* Problem statement
From the line with "Recent Posts" through the final line below, restate each line word for word and return nothing else.

* Provided information
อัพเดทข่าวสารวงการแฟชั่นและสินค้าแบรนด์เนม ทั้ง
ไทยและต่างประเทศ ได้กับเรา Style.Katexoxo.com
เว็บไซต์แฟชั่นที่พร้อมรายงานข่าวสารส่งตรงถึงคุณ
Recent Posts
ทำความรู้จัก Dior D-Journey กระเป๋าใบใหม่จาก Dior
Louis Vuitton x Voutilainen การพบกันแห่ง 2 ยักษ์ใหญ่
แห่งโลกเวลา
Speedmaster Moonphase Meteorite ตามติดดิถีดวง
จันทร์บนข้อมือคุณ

* Task output
Recent Posts
ทำความรู้จัก Dior D-Journey กระเป๋าใบใหม่จาก Dior
Louis Vuitton x Voutilainen การพบกันแห่ง 2 ยักษ์ใหญ่
แห่งโลกเวลา
Speedmaster Moonphase Meteorite ตามติดดิถีดวง
จันทร์บนข้อมือคุณ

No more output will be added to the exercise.